For #2, I see thanks, just to be clear, we can change the log message itself using custom prefix? Is there any example for it, based on the documentation, it seems we don't get access to the log message, but other metadata like the timestamp/filename etc, and the user defined customization will be simply added as a prefix to the actual message. It does not seem like we can change the main log line? Could you please share any documentation/example for changing the log message using prefix customization, it would be great if this can be done using existing functionality.

Thanks!

[sergiud]

For #1 I think there is some gap here, I mean changing the log lines before sending to glog would require changing the whole codebase and transform every string that gets logged currently.
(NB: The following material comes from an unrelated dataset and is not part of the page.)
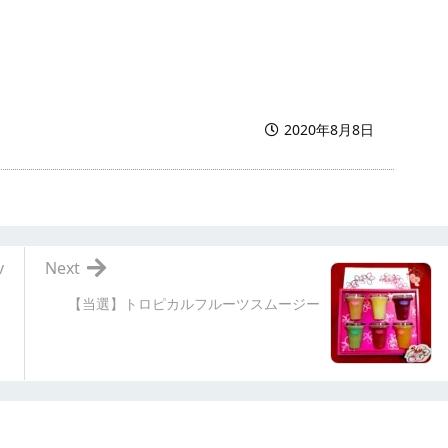
2020年8月8日
v
Next
【当選】トロピカルフルーツスムージー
I would argue refactoring the code is the most reasonable and computationally efficient approach here and therefore a pretty bad argument for the proposed feature.

It's better if we can have it in glog which can transform internally before streaming to destination.
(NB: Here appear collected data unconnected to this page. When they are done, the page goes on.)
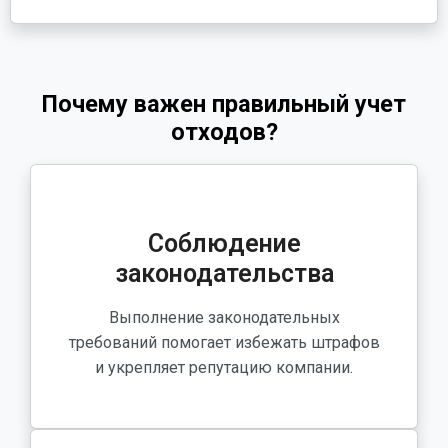
Почему важен правильный учет
отходов?
Соблюдение
законодательства
Выполнение законодательных
требований помогает избежать штрафов
и укрепляет репутацию компании.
Again, this does not address my question in any way. You are just stating an opinion without providing a meaningful reasoning behind it.

It does not seem like we can change the main log line

Correct. As already mentioned, this is also completely unnecessary because the log line is generated by the user not the library. The user has full control of the log message and can modify using his own logic. Obviously, this is different to a log prefix which is generated by glog and therefore needs a hook for customization.

[ArnavBalyan]

I would argue refactoring the code is the most reasonable and computationally efficient approach here and therefore a pretty bad argument for the proposed feature.

Sure, this is not feasible for open source codebases that have already hundreds/thousands of log lines, I was just proposing the user can choose the pros/cons, but atleast the flexibility could be offered. The default behaviour would remain the same, just that an additional feature could be offered to users (similar to custom sinks). It's upto the library owners to decide whether to support it.

I understand if we prefer users changing thousands of log lines over providing an optional add-on. Thanks for your support!

[sergiud]

Overall there are actually multiple issues here:

1. I argue that the use case is very uncommon but the implementation will potentially have a negative impact on the performance even if you do not use the filtering.
2. The proposal encourages bad software engineering practices ("I don't want to improve my code and instead let a third party implement a feature that causes more problems that one would expect at first")
3. Potentially enormous security risks due to unchecked logging of sensitive (user) information. The masking should be done before you log the corresponding data at the call site.

Note that the overall goal of glog is keep the logging implementation simple. Given the user can write a layer on top of glog to control the output a central filtering mechanism in glog is unnecessary. I also see arguments such as "our code base is too large" as bad excuses for not improving own code.

[sergiud]

I'm closing the issue since this proposal is out of scope.